** Data records follows **

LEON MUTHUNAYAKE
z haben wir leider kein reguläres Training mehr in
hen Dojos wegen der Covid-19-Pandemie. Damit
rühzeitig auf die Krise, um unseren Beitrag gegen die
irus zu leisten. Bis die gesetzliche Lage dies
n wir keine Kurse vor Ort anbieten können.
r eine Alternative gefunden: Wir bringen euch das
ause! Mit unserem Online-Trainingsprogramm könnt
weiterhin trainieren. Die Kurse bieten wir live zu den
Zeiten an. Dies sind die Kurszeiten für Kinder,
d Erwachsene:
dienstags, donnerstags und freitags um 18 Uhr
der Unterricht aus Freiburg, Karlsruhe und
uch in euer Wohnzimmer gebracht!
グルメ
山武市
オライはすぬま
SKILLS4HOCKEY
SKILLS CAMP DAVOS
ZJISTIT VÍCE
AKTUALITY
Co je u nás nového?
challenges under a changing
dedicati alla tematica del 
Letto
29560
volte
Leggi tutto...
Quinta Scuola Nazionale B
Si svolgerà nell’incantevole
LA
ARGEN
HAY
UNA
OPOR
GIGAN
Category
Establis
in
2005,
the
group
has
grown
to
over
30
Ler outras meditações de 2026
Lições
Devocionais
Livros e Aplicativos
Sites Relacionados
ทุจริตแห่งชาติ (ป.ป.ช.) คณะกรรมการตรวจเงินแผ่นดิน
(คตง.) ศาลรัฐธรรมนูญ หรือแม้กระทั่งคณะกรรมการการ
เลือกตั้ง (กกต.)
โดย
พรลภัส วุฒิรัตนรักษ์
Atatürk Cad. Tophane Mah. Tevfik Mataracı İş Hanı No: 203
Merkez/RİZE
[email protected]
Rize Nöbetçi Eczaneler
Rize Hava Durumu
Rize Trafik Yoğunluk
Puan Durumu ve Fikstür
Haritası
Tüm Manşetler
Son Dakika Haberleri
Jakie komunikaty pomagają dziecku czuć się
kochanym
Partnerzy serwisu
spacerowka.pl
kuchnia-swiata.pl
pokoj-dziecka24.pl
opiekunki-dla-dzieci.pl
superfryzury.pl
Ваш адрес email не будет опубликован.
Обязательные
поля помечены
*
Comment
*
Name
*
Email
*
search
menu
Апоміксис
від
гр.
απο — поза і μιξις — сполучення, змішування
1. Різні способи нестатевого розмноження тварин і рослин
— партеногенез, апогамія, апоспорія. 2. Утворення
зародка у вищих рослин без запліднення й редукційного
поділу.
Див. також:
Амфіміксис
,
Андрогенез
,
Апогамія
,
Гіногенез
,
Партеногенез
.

** End of Data records **

# [Exercise prompt]
Retype all the data exactly, line for line.

# [Solution below]
LEON MUTHUNAYAKE
z haben wir leider kein reguläres Training mehr in
hen Dojos wegen der Covid-19-Pandemie. Damit
rühzeitig auf die Krise, um unseren Beitrag gegen die
irus zu leisten. Bis die gesetzliche Lage dies
n wir keine Kurse vor Ort anbieten können.
r eine Alternative gefunden: Wir bringen euch das
ause! Mit unserem Online-Trainingsprogramm könnt
weiterhin trainieren. Die Kurse bieten wir live zu den
Zeiten an. Dies sind die Kurszeiten für Kinder,
d Erwachsene:
dienstags, donnerstags und freitags um 18 Uhr
der Unterricht aus Freiburg, Karlsruhe und
uch in euer Wohnzimmer gebracht!
グルメ
山武市
オライはすぬま
SKILLS4HOCKEY
SKILLS CAMP DAVOS
ZJISTIT VÍCE
AKTUALITY
Co je u nás nového?
challenges under a changing
dedicati alla tematica del 
Letto
29560
volte
Leggi tutto...
Quinta Scuola Nazionale B
Si svolgerà nell’incantevole
LA
ARGEN
HAY
UNA
OPOR
GIGAN
Category
Establis
in
2005,
the
group
has
grown
to
over
30
Ler outras meditações de 2026
Lições
Devocionais
Livros e Aplicativos
Sites Relacionados
ทุจริตแห่งชาติ (ป.ป.ช.) คณะกรรมการตรวจเงินแผ่นดิน
(คตง.) ศาลรัฐธรรมนูญ หรือแม้กระทั่งคณะกรรมการการ
เลือกตั้ง (กกต.)
โดย
พรลภัส วุฒิรัตนรักษ์
Atatürk Cad. Tophane Mah. Tevfik Mataracı İş Hanı No: 203
Merkez/RİZE
[email protected]
Rize Nöbetçi Eczaneler
Rize Hava Durumu
Rize Trafik Yoğunluk
Puan Durumu ve Fikstür
Haritası
Tüm Manşetler
Son Dakika Haberleri
Jakie komunikaty pomagają dziecku czuć się
kochanym
Partnerzy serwisu
spacerowka.pl
kuchnia-swiata.pl
pokoj-dziecka24.pl
opiekunki-dla-dzieci.pl
superfryzury.pl
Ваш адрес email не будет опубликован.
Обязательные
поля помечены
*
Comment
*
Name
*
Email
*
search
menu
Апоміксис
від
гр.
απο — поза і μιξις — сполучення, змішування
1. Різні способи нестатевого розмноження тварин і рослин
— партеногенез, апогамія, апоспорія. 2. Утворення
зародка у вищих рослин без запліднення й редукційного
поділу.
Див. також:
Амфіміксис
,
Андрогенез
,
Апогамія
,
Гіногенез
,
Партеногенез
.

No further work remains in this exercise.